(Collection entries)
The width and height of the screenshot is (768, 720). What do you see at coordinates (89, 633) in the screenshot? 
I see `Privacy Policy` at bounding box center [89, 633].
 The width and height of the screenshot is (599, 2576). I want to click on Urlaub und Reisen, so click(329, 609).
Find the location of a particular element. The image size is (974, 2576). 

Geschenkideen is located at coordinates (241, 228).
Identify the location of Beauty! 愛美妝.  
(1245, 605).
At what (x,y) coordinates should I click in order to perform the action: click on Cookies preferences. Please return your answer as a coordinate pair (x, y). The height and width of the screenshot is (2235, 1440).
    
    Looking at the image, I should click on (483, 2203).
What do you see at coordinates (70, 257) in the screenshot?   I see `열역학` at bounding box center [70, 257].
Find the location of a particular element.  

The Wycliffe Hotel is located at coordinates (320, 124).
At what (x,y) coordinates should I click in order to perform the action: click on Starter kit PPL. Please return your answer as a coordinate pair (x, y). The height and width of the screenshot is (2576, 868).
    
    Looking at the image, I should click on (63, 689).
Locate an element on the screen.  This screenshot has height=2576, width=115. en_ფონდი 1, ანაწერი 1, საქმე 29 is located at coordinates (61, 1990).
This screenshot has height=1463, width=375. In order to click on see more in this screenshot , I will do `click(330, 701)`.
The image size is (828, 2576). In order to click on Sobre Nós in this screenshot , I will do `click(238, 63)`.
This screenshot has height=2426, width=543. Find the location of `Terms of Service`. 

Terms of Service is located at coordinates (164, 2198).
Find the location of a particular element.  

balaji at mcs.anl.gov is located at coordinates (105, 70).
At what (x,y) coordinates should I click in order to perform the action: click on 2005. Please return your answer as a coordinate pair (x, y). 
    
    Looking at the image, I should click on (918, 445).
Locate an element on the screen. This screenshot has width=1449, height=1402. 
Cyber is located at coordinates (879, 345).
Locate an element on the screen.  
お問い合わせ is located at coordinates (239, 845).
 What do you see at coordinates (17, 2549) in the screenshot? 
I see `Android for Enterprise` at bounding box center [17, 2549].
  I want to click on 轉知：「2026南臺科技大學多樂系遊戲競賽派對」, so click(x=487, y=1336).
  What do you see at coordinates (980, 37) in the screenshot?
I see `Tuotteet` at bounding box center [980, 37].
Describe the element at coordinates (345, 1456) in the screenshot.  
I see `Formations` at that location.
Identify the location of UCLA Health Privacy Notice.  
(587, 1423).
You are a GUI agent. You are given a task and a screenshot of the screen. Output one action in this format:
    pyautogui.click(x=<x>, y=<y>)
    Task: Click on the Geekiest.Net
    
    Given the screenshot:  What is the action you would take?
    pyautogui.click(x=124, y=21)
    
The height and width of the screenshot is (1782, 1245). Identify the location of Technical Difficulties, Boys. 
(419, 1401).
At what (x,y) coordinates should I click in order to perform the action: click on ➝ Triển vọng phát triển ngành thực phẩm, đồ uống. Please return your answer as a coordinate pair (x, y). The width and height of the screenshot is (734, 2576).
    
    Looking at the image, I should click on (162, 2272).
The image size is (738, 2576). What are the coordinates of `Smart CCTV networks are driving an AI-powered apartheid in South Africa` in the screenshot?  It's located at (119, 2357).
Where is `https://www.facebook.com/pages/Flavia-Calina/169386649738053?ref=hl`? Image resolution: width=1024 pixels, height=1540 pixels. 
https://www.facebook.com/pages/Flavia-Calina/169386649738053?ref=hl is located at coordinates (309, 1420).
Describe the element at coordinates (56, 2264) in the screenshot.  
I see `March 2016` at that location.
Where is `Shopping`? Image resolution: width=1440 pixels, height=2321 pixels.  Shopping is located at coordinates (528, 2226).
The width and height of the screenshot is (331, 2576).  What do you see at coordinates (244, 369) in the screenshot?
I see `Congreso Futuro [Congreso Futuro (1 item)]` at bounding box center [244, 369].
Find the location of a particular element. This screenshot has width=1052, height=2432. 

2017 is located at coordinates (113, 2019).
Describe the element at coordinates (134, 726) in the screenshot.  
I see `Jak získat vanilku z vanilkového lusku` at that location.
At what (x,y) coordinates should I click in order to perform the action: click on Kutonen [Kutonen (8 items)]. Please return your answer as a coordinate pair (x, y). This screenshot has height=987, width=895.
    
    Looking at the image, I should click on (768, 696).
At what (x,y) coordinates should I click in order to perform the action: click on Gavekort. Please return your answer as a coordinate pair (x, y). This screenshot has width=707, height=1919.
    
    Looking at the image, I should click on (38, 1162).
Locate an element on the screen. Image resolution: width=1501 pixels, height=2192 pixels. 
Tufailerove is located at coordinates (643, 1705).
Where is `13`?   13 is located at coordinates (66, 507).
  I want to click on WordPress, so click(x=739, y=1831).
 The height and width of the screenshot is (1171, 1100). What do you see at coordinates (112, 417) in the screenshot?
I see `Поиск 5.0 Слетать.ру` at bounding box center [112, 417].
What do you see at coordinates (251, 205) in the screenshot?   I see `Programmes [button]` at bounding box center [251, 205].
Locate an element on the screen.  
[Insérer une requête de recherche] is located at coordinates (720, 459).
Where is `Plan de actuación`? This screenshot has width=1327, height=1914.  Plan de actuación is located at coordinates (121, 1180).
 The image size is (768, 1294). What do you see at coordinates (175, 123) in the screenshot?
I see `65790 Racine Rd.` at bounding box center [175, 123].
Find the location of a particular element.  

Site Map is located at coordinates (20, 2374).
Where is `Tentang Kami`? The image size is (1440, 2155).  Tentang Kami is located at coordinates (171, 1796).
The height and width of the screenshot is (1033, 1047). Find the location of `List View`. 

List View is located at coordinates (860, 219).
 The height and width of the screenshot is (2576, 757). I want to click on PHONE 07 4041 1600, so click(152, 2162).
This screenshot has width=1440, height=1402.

### What to do
Would you please output every record again, exactly?

### Response to the task
The width and height of the screenshot is (768, 720). What do you see at coordinates (89, 633) in the screenshot? 
I see `Privacy Policy` at bounding box center [89, 633].
 The width and height of the screenshot is (599, 2576). I want to click on Urlaub und Reisen, so click(329, 609).
Find the location of a particular element. The image size is (974, 2576). 

Geschenkideen is located at coordinates (241, 228).
Identify the location of Beauty! 愛美妝.  
(1245, 605).
At what (x,y) coordinates should I click in order to perform the action: click on Cookies preferences. Please return your answer as a coordinate pair (x, y). The height and width of the screenshot is (2235, 1440).
    
    Looking at the image, I should click on (483, 2203).
What do you see at coordinates (70, 257) in the screenshot?   I see `열역학` at bounding box center [70, 257].
Find the location of a particular element.  

The Wycliffe Hotel is located at coordinates (320, 124).
At what (x,y) coordinates should I click in order to perform the action: click on Starter kit PPL. Please return your answer as a coordinate pair (x, y). The height and width of the screenshot is (2576, 868).
    
    Looking at the image, I should click on (63, 689).
Locate an element on the screen.  This screenshot has height=2576, width=115. en_ფონდი 1, ანაწერი 1, საქმე 29 is located at coordinates (61, 1990).
This screenshot has height=1463, width=375. In order to click on see more in this screenshot , I will do `click(330, 701)`.
The image size is (828, 2576). In order to click on Sobre Nós in this screenshot , I will do `click(238, 63)`.
This screenshot has height=2426, width=543. Find the location of `Terms of Service`. 

Terms of Service is located at coordinates (164, 2198).
Find the location of a particular element.  

balaji at mcs.anl.gov is located at coordinates (105, 70).
At what (x,y) coordinates should I click in order to perform the action: click on 2005. Please return your answer as a coordinate pair (x, y). 
    
    Looking at the image, I should click on (918, 445).
Locate an element on the screen. This screenshot has width=1449, height=1402. 
Cyber is located at coordinates (879, 345).
Locate an element on the screen.  
お問い合わせ is located at coordinates (239, 845).
 What do you see at coordinates (17, 2549) in the screenshot? 
I see `Android for Enterprise` at bounding box center [17, 2549].
  I want to click on 轉知：「2026南臺科技大學多樂系遊戲競賽派對」, so click(x=487, y=1336).
  What do you see at coordinates (980, 37) in the screenshot?
I see `Tuotteet` at bounding box center [980, 37].
Describe the element at coordinates (345, 1456) in the screenshot.  
I see `Formations` at that location.
Identify the location of UCLA Health Privacy Notice.  
(587, 1423).
You are a GUI agent. You are given a task and a screenshot of the screen. Output one action in this format:
    pyautogui.click(x=<x>, y=<y>)
    Task: Click on the Geekiest.Net
    
    Given the screenshot:  What is the action you would take?
    pyautogui.click(x=124, y=21)
    
The height and width of the screenshot is (1782, 1245). Identify the location of Technical Difficulties, Boys. 
(419, 1401).
At what (x,y) coordinates should I click in order to perform the action: click on ➝ Triển vọng phát triển ngành thực phẩm, đồ uống. Please return your answer as a coordinate pair (x, y). The width and height of the screenshot is (734, 2576).
    
    Looking at the image, I should click on (162, 2272).
The image size is (738, 2576). What are the coordinates of `Smart CCTV networks are driving an AI-powered apartheid in South Africa` in the screenshot?  It's located at (119, 2357).
Where is `https://www.facebook.com/pages/Flavia-Calina/169386649738053?ref=hl`? Image resolution: width=1024 pixels, height=1540 pixels. 
https://www.facebook.com/pages/Flavia-Calina/169386649738053?ref=hl is located at coordinates (309, 1420).
Describe the element at coordinates (56, 2264) in the screenshot.  
I see `March 2016` at that location.
Where is `Shopping`? Image resolution: width=1440 pixels, height=2321 pixels.  Shopping is located at coordinates (528, 2226).
The width and height of the screenshot is (331, 2576).  What do you see at coordinates (244, 369) in the screenshot?
I see `Congreso Futuro [Congreso Futuro (1 item)]` at bounding box center [244, 369].
Find the location of a particular element. This screenshot has width=1052, height=2432. 

2017 is located at coordinates (113, 2019).
Describe the element at coordinates (134, 726) in the screenshot.  
I see `Jak získat vanilku z vanilkového lusku` at that location.
At what (x,y) coordinates should I click in order to perform the action: click on Kutonen [Kutonen (8 items)]. Please return your answer as a coordinate pair (x, y). This screenshot has height=987, width=895.
    
    Looking at the image, I should click on (768, 696).
At what (x,y) coordinates should I click in order to perform the action: click on Gavekort. Please return your answer as a coordinate pair (x, y). This screenshot has width=707, height=1919.
    
    Looking at the image, I should click on (38, 1162).
Locate an element on the screen. Image resolution: width=1501 pixels, height=2192 pixels. 
Tufailerove is located at coordinates (643, 1705).
Where is `13`?   13 is located at coordinates (66, 507).
  I want to click on WordPress, so click(x=739, y=1831).
 The height and width of the screenshot is (1171, 1100). What do you see at coordinates (112, 417) in the screenshot?
I see `Поиск 5.0 Слетать.ру` at bounding box center [112, 417].
What do you see at coordinates (251, 205) in the screenshot?   I see `Programmes [button]` at bounding box center [251, 205].
Locate an element on the screen.  
[Insérer une requête de recherche] is located at coordinates (720, 459).
Where is `Plan de actuación`? This screenshot has width=1327, height=1914.  Plan de actuación is located at coordinates (121, 1180).
 The image size is (768, 1294). What do you see at coordinates (175, 123) in the screenshot?
I see `65790 Racine Rd.` at bounding box center [175, 123].
Find the location of a particular element.  

Site Map is located at coordinates (20, 2374).
Where is `Tentang Kami`? The image size is (1440, 2155).  Tentang Kami is located at coordinates (171, 1796).
The height and width of the screenshot is (1033, 1047). Find the location of `List View`. 

List View is located at coordinates (860, 219).
 The height and width of the screenshot is (2576, 757). I want to click on PHONE 07 4041 1600, so click(152, 2162).
This screenshot has width=1440, height=1402.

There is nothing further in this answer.